Create a JAAS file for a user
A JAAS file (Java Authentication and Authorization Service) must be created for all principals. It specifies how tickets for a particular principal will be used.
NOTE
|
For broker principals, сonnection parameters are automatically created in the kafka-jaas.conf file after kerberization. To view the contents of the file, enter the following command:
$ sudo vim /usr/lib/kafka/config/kafka-jaas.conf
For the new writer
and reader
principals, you must create the JAAS file yourself.
-
Run command:
$ sudo vim /tmp/client.jaas
-
Write data to the file:
KafkaClient { com.sun.security.auth.module.Krb5LoginModule required useTicketCache=true; };
— where
useTicketCache
is a parameter specifying whether a ticket for this user will be obtained from the ticket cache. If you set this parameter totrue
, you must create a user ticket before connecting to Kafka.

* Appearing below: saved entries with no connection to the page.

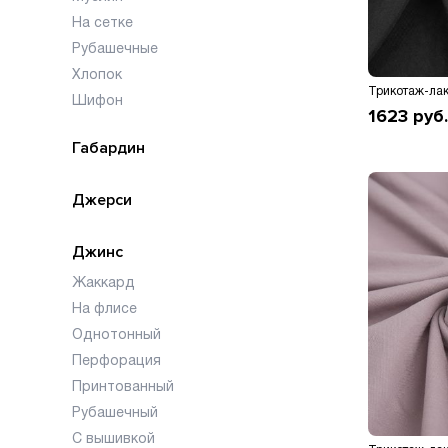
На сетке
Рубашечные
Хлопок
Трикотаж-лак
Шифон
1623
руб.
Габардин
Джерси
Джинс
Жаккард
На флисе
Однотонный
Перфорация
Принтованный
Рубашечный
С вышивкой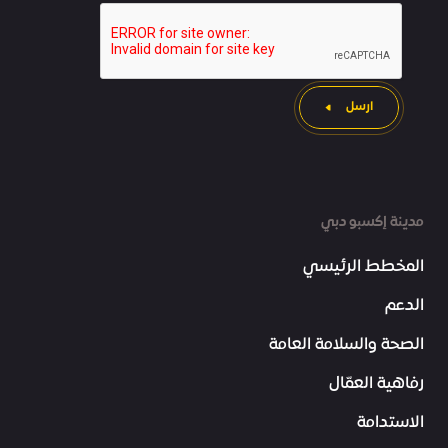
ارسل
مدينة إكسبو دبي
المخطط الرئيسي
الدعم
الصحة والسلامة العامة
رفاهية العمّال
الاستدامة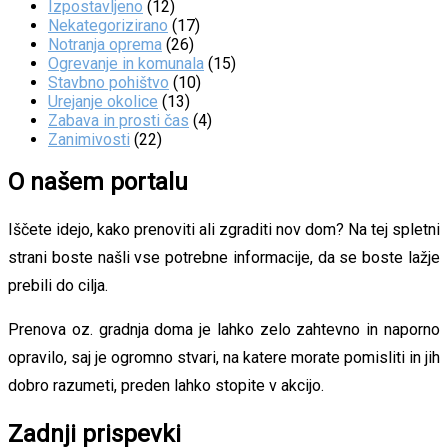
Izpostavljeno
(12)
Nekategorizirano
(17)
Notranja oprema
(26)
Ogrevanje in komunala
(15)
Stavbno pohištvo
(10)
Urejanje okolice
(13)
Zabava in prosti čas
(4)
Zanimivosti
(22)
O našem portalu
Iščete idejo, kako prenoviti ali zgraditi nov dom? Na tej spletni
strani boste našli vse potrebne informacije, da se boste lažje
prebili do cilja.
Prenova oz. gradnja doma je lahko zelo zahtevno in naporno
opravilo, saj je ogromno stvari, na katere morate pomisliti in jih
dobro razumeti, preden lahko stopite v akcijo.
Zadnji prispevki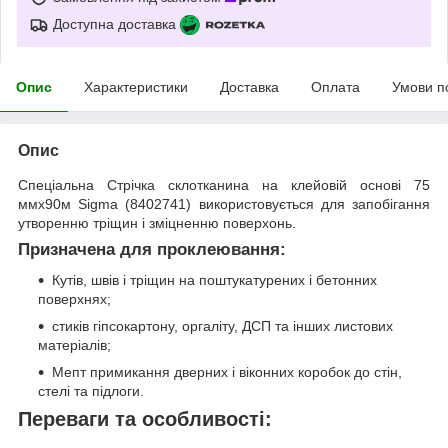
Доступна доставка
Опис
Характеристики
Доставка
Оплата
Умови п
Опис
Спеціальна Стрічка склотканина на клейовій основі 75
ммх90м Sigma (8402741) використовується для запобігання
утворенню тріщин і зміцненню поверхонь.
Призначена для проклеювання:
Кутів, швів і тріщин на поштукатурених і бетонних
поверхнях;
стиків гіпсокартону, оргаліту, ДСП та інших листових
матеріалів;
Мепт примикання дверних і віконних коробок до стін,
стелі та підлоги.
Переваги та особливості: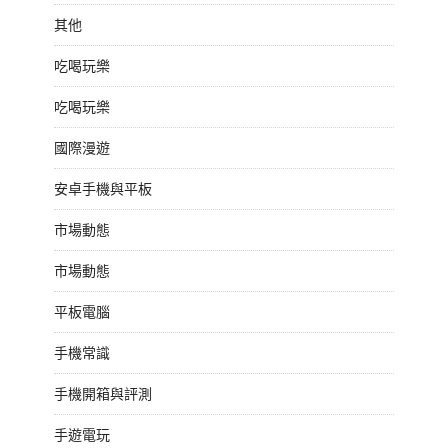
其他
吃喝玩樂
吃喝玩樂
國際漫遊
安卓手機與平板
市場動態
市場動態
平板電腦
手機常識
手機開箱與評測
手遊電玩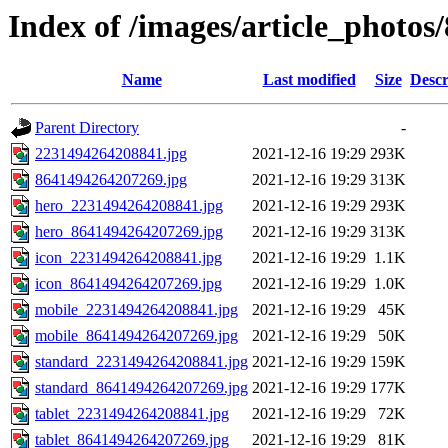
Index of /images/article_photos
Name
Last modified
Size
Descr
Parent Directory
-
2231494264208841.jpg
2021-12-16 19:29
293K
8641494264207269.jpg
2021-12-16 19:29
313K
hero_2231494264208841.jpg
2021-12-16 19:29
293K
hero_8641494264207269.jpg
2021-12-16 19:29
313K
icon_2231494264208841.jpg
2021-12-16 19:29
1.1K
icon_8641494264207269.jpg
2021-12-16 19:29
1.0K
mobile_2231494264208841.jpg
2021-12-16 19:29
45K
mobile_8641494264207269.jpg
2021-12-16 19:29
50K
standard_2231494264208841.jpg
2021-12-16 19:29
159K
standard_8641494264207269.jpg
2021-12-16 19:29
177K
tablet_2231494264208841.jpg
2021-12-16 19:29
72K
tablet_8641494264207269.jpg
2021-12-16 19:29
81K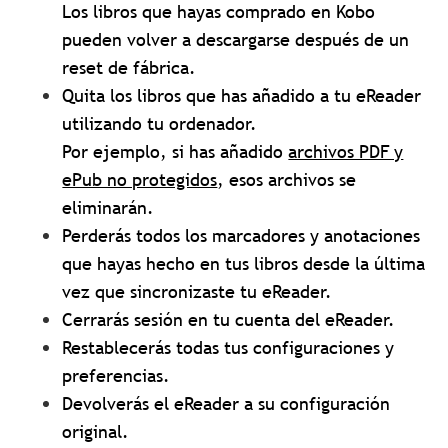
Los libros que hayas comprado en Kobo
pueden volver a descargarse después de un
reset de fábrica.
Quita los libros que has añadido a tu eReader
utilizando tu ordenador.
Por ejemplo, si has añadido
archivos PDF y
ePub no protegidos
, esos archivos se
eliminarán.
Perderás todos los marcadores y anotaciones
que hayas hecho en tus libros desde la última
vez que sincronizaste tu eReader.
Cerrarás sesión en tu cuenta del eReader.
Restablecerás todas tus configuraciones y
preferencias.
Devolverás el eReader a su configuración
original.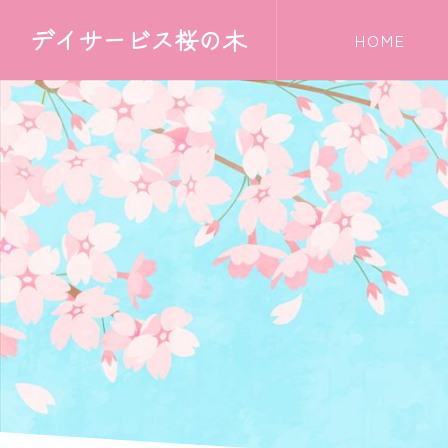
デイサービス桜の木
HOME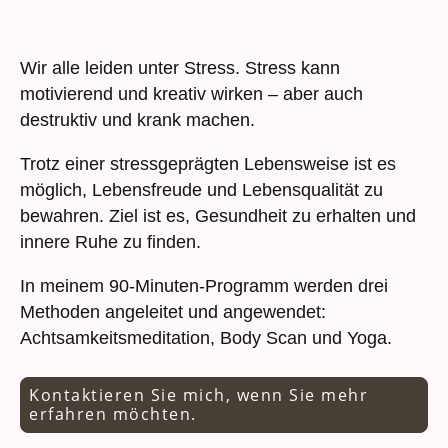
Wir alle leiden unter Stress. Stress kann
motivierend und kreativ wirken – aber auch
destruktiv und krank machen.
Trotz einer stressgeprägten Lebensweise ist es
möglich, Lebensfreude und Lebensqualität zu
bewahren. Ziel ist es, Gesundheit zu erhalten und
innere Ruhe zu finden.
In meinem 90-Minuten-Programm werden drei
Methoden angeleitet und angewendet:
Achtsamkeitsmeditation, Body Scan und Yoga.
Kontaktieren Sie mich, wenn Sie mehr
erfahren möchten.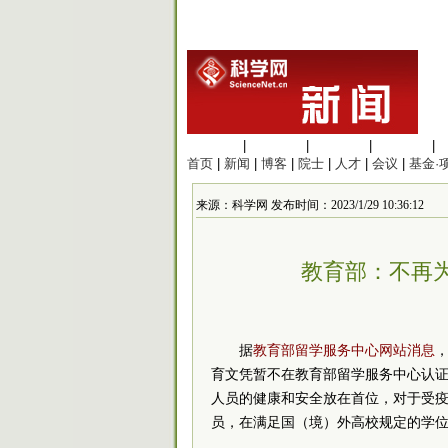
生命科学
|
医学科学
|
化学科学
|
工程材料
|
首页
|
新闻
|
博客
|
院士
|
人才
|
会议
|
基金·
来源：科学网 发布时间：2023/1/29 10:36:12
教育部：不再
据
教育部留学服务中心网站消息
育文凭暂不在教育部留学服务中心认
人员的健康和安全放在首位，对于受
员，在满足国（境）外高校规定的学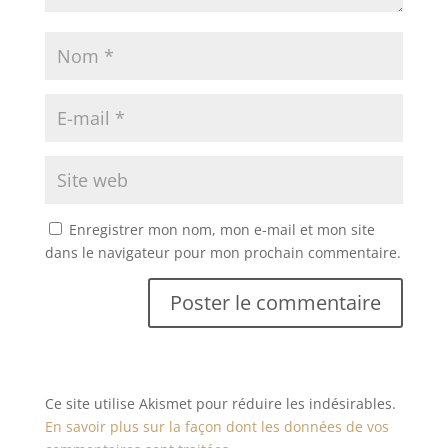
Enregistrer mon nom, mon e-mail et mon site
dans le navigateur pour mon prochain commentaire.
Ce site utilise Akismet pour réduire les indésirables.
En savoir plus sur la façon dont les données de vos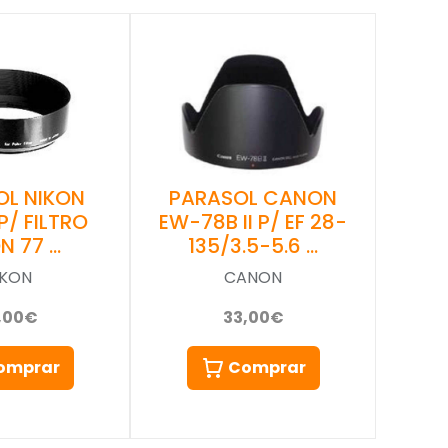
OL NIKON
PARASOL CANON
P/ FILTRO
EW-78B II P/ EF 28-
N 77 …
135/3.5-5.6 …
IKON
CANON
,00€
33,00€
omprar
Comprar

Create a configuration file .properties for the user
To create a configuration file .properties for the user, run the command:
$ sudo vim /tmp/client.properties
Fill the file with data:
security.protocol=SASL_PLAINTEXT
sasl.mechanism=GSSAPI
sasl.kerberos.service.name=kafka
Connect to Kafka (create tickets) and work with .sh files (scripts) with the participation of different users
-
Open terminal session 1 and connect to one of the Kafka brokers.
-
Create a ticket for user
writer
:$ kinit -p writer@ADS-KAFKA.LOCAL
Enter the password specified when creating the user.
-
Check ticket:
$ klist
Ticket cache: FILE:/tmp/krb5cc_1000 Default principal: writer@ADS-KAFKA.LOCAL Valid starting Expires Service principal 08/10/2022 20:44:12 08/11/2022 20:44:12 krbtgt/ADS-KAFKA.LOCAL@ADS-KAFKA.LOCAL
NOTEFor a complete description of the kinit command functions and applicable options, see kinit. -
Export the generated client.jaas file as a JVM option for the given user using the
KAFKA_OPTS
environment variable:$ export KAFKA_OPTS="-Djava.security.auth.login.config=/tmp/client.jaas"
-
Create a topic by specifying the path to the created client.properties file:
$ /usr/lib/kafka/bin/kafka-topics.sh --create --topic test-topic --bootstrap-server sov-ads-test-1.ru-central1.internal:9092,sov-ads-test-2.ru-central1.internal:9092,sov-ads-test-3.ru-central1.internal:9092 --command-config /tmp/client.properties
Get a confirmation:
Created topic test-topic.
-
Write a message to the topic, specifying the path to the created client.properties file:
$ /usr/lib/kafka/bin/kafka-console-producer.sh --topic test-topic --bootstrap-server sov-ads-test-1.ru-central1.internal:9092,sov-ads-test-2.ru-central1.internal:9092,sov-ads-test-3.ru-central1.internal:9092 --producer.config /tmp/client.properties
>One >Two >Three >Four >Five
-
Open terminal session 2 and connect to one of the Kafka brokers.
-
Create a ticket for user
reader
:$ kinit -k reader@ADS-KAFKA.LOCAL -t /tmp/reader.user.keytab
-
Check ticket:
$ klist
Ticket cache: FILE:/tmp/krb5cc_1000 Default principal: reader@ADS-KAFKA.LOCAL Valid starting Expires Service principal 08/10/2022 21:30:47 08/11/2022 21:30:47 krbtgt/ADS-KAFKA.LOCAL@ADS-KAFKA.LOCAL
-
Export the generated client.jaas file as a JVM option for the given user using the
KAFKA_OPTS
environment variable:$ export KAFKA_OPTS="-Djava.security.auth.login.config=/tmp/client.jaas"
-
Read messages from a topic by specifying the path to the created client.properties file:
$ /usr/lib/kafka/bin/kafka-console-consumer.sh --topic test-topic --from-beginning --bootstrap-server sov-ads-test-1.ru-central1.internal:9092,sov-ads-test-2.ru-central1.internal:9092,sov-ads-test-3.ru-central1.internal:9092 --consumer.config /tmp/client.properties
Messages received:
One Two Three Four Five
Verify that the received messages are correct.